Well, the short answer is: you deserve to win if you consistently put together a team that is always good and is always competing for a title, but hasn’t won one recently.
The long answer is slightly more complicated.
James developed a point rating system for MLB, and the Post simply applied the same rules to the NBA to come up with a list of the “most deserving”.
The point system is as follows:
All teams get zero points at the start of the 2004-05 season, the first year the league expanded to 30 teams with new divisional alignments separating the league into six divisions of five teams each.
A team gets one point if it fails to win the NBA title in that year, another point if it made the playoffs, two more points if it finishes with 50 or more wins, and three more points if it wins 60 or more. The points accrue each year the team fails to win a championship.
If a team wins the title, its point total resets to zero. Win two titles in any five-year span, and the point total is reduced to minus-10.
As you would expect, this system will send the Golden State Warriors to the bottom of the list. Their run of three titles in five years is not what we are looking for. We are looking for teams that field a competitive, playoff-bound club every year but fall short.
The Rockets had one losing season in this time frame (in 2006, they finished 34-48), and have been one of the best teams in the league since James Harden came aboard in 2012 offseason, so it would make sense they’re at the top of this list. Here’s the Washington Post write up on Houston:
1. Houston Rockets
71 points; last won NBA title in 1995
Odds to win 2020 championship: 20-1 (as of March 9 per the Westgate SuperBook)
Houston has averaged 48 wins over the past 16 seasons, topping the 50-win mark nine times, and posted a 65-win campaign in 2017-18. The Rockets have made the playoffs 11 times in that span. However, they have not advanced past the conference finals since 2012, despite having James Harden, a perennial MVP candidate and winner of the award in 2017-18, on the roster.

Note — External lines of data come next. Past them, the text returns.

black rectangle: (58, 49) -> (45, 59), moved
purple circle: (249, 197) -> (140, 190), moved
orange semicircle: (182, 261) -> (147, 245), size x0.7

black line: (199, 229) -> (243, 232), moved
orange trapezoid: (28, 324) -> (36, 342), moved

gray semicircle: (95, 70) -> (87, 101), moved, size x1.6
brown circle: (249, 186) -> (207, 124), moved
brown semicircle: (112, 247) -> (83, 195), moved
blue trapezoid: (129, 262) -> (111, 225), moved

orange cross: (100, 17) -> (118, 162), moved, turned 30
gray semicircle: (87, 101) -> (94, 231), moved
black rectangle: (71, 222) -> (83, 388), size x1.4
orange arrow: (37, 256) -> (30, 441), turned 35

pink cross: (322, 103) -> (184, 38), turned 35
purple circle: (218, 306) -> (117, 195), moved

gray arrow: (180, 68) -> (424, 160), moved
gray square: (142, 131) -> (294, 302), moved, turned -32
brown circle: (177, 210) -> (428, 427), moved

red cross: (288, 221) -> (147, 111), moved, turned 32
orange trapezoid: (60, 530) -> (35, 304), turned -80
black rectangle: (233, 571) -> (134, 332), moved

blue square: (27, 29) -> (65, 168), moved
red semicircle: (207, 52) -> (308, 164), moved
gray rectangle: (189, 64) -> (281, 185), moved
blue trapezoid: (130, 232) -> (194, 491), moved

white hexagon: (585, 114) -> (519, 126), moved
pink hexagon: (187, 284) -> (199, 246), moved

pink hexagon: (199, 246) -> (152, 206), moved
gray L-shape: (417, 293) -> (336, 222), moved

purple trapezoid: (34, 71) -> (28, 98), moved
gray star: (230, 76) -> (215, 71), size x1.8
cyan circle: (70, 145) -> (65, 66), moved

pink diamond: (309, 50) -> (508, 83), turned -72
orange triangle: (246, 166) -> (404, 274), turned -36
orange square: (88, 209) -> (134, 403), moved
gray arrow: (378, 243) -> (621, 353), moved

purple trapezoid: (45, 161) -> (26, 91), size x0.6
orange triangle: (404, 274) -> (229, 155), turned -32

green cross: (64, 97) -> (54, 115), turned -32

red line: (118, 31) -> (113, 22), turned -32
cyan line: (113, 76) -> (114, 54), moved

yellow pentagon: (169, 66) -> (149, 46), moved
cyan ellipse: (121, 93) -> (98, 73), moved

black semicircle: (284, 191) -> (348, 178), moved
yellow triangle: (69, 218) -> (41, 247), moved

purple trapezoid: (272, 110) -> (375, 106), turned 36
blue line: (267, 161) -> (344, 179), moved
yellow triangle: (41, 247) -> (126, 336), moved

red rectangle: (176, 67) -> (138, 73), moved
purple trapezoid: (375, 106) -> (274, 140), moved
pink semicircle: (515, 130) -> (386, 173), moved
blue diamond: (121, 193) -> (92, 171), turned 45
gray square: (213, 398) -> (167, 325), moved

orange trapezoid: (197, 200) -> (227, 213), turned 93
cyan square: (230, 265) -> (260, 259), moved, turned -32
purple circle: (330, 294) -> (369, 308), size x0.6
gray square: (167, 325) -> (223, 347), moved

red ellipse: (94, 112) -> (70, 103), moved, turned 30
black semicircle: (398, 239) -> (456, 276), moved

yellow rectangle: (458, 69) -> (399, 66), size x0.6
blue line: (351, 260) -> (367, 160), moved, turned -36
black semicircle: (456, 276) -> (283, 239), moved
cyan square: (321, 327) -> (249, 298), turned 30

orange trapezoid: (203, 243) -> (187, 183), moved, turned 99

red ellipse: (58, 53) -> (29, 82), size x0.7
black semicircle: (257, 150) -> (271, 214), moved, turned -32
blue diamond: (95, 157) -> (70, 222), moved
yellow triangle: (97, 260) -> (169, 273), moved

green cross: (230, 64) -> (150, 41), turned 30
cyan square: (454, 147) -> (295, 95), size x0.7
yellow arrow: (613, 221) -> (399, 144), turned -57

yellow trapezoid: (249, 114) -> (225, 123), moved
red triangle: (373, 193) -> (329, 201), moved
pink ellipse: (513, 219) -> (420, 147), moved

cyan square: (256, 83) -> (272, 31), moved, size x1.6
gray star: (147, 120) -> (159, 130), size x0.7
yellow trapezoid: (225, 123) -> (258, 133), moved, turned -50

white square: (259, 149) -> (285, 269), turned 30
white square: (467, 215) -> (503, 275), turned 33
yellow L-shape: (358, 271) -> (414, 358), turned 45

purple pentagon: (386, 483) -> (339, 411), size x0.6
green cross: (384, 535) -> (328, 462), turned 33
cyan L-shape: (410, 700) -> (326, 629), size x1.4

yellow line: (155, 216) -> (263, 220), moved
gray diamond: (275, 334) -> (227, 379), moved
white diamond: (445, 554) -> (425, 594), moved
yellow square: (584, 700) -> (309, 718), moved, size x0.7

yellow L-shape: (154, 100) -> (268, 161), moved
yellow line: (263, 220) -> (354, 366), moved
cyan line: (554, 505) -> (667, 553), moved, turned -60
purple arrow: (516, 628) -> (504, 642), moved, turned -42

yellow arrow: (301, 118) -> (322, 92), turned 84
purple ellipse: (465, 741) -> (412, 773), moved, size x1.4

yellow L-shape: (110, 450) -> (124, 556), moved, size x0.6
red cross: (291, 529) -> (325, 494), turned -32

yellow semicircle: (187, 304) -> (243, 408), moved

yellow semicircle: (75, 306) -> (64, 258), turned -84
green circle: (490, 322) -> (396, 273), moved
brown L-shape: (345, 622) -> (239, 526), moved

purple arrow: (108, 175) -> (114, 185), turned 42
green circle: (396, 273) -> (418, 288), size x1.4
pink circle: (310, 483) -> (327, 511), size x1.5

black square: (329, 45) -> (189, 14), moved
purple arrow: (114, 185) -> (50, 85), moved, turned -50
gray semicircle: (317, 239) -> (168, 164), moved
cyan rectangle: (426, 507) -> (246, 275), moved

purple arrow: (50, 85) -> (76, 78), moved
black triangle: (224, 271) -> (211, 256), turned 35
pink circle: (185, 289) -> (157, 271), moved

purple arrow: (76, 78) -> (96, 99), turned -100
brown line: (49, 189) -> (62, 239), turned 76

Harden has led the league in scoring three straight seasons and is often among the NBA’s most efficient scorers, using his bulk to muscle his way to the rim or create space behind the three-point line. His cumulative game score, an all-in-one metric designed to give a sense of how good a player is in all facets of the game, while with the Rockets (22.9) is the highest in that time period. Three of the players in the top five (LeBron James, Kevin Durant and Stephen Curry) have eight championship rings among them. Harden’s playoff game score (20.3) is the seventh best since 2013 and slightly higher than Curry’s, illustrating he doesn’t take his foot off the gas during the postseason.
After the Rockets, there’s a tie for second place between the Denver Nuggets and Oklahoma City Thunder, both with 55 points. Fourth place goes to the Portland Trailblazers with 51 points. And the top five rounds out with another tie, this time between the Utah Jazz and Los Angeles Clippers with 49 points.
The thing that stands out to me is the gap between the Rockets and the rest of the league. They have a 16-point lead on the next closest team, while the five teams after them are separated by just six total points.
In addition, the snippet about Harden’s regular season and playoff game scores helps illustrate just how much the “good in the regular season, bad in the playoffs” label is mostly just after-the-fact bias, a self-justifying rationalization to reaffirm one’s already inherent Harden hate.
Anyway, by this measure, the Rockets are by far the most deserving of an NBA title. I’m sure we all agree here at TDS.